+++ Supplied entries +++

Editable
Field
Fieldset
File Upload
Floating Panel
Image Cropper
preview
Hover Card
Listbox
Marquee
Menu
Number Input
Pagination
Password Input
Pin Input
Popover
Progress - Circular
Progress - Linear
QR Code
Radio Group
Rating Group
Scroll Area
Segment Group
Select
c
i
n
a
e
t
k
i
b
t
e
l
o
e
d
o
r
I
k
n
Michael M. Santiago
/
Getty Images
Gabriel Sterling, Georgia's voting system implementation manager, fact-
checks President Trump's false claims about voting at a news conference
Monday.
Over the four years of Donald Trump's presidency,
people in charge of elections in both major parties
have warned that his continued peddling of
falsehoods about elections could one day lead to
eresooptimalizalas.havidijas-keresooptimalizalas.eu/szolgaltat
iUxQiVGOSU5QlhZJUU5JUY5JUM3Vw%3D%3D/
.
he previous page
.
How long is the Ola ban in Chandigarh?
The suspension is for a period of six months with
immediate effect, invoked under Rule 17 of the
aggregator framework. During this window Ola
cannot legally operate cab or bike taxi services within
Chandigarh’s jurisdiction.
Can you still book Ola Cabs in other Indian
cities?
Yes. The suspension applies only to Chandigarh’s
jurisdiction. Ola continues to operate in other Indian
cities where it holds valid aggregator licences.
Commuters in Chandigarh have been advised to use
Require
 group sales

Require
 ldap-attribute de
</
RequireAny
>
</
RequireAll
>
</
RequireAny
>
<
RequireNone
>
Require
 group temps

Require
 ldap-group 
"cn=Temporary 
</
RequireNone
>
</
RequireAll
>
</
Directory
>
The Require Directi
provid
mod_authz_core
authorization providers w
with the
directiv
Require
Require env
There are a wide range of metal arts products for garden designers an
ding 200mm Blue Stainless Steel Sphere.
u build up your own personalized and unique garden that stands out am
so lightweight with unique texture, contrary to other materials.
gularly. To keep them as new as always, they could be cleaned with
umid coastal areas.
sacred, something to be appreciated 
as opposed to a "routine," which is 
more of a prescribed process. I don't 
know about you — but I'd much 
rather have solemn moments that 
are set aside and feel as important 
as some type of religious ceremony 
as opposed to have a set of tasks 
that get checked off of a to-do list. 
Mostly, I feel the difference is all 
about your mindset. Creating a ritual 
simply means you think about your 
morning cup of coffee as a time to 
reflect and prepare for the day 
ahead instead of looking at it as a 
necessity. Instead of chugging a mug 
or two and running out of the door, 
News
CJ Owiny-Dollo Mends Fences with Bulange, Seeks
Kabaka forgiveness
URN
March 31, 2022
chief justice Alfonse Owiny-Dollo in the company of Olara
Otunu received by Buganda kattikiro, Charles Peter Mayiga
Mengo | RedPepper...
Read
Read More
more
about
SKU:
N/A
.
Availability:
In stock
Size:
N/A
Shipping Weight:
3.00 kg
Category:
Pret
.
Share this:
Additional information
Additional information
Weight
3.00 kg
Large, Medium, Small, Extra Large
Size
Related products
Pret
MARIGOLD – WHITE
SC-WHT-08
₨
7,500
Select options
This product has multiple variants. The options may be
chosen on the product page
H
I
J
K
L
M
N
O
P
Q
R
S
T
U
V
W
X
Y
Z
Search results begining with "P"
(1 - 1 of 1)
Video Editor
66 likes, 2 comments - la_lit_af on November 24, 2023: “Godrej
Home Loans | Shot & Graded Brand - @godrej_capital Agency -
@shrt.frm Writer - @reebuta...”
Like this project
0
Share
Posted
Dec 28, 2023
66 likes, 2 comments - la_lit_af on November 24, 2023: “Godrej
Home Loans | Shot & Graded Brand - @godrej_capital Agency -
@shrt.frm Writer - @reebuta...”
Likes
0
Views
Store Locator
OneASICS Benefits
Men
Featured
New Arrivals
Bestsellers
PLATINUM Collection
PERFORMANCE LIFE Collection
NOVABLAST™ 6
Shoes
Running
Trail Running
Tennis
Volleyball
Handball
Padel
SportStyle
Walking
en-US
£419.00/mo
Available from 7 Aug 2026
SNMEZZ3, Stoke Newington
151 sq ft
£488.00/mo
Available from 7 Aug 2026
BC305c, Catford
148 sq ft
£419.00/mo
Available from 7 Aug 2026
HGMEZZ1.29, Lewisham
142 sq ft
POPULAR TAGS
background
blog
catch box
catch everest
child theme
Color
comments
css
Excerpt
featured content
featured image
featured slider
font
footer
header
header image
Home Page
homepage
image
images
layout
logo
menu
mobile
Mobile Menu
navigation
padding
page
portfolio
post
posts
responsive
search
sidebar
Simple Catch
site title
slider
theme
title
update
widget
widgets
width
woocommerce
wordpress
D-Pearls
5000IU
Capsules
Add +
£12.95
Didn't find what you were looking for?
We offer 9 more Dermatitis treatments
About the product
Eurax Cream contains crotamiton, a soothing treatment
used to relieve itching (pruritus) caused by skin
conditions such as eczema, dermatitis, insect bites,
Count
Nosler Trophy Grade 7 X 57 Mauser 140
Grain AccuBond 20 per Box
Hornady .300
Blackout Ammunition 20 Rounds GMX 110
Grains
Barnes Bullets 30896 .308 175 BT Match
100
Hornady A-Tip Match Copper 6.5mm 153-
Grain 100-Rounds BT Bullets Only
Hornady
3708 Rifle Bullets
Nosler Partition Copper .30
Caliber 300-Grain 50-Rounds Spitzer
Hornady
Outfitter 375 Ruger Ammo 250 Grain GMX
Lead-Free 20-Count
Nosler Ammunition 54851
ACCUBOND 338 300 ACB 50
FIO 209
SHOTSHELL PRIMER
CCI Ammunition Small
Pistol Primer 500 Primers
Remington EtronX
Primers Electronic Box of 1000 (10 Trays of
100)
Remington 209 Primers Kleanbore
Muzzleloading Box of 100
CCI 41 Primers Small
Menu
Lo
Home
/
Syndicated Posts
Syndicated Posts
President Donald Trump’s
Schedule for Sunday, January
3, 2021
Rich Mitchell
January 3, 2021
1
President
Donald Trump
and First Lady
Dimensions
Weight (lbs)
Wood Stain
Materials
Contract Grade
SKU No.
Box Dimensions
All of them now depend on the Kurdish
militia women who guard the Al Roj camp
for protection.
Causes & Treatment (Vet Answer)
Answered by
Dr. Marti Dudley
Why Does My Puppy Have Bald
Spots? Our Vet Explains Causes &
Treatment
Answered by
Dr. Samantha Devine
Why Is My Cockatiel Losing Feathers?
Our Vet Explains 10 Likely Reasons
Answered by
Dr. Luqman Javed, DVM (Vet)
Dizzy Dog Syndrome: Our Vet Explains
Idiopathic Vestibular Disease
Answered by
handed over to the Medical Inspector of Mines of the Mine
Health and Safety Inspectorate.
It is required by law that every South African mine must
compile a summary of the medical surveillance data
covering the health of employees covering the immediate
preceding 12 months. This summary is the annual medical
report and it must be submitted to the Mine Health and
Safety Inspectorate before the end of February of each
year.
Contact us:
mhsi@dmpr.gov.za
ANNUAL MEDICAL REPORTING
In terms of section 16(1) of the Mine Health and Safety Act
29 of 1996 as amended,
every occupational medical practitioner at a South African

+++

• [What you have to do]
Look through the entries above, and wherever a line holds the string "Explains", copy it.

• [Result]
Spots? Our Vet Explains Causes &
Our Vet Explains 10 Likely Reasons
Dizzy Dog Syndrome: Our Vet Explains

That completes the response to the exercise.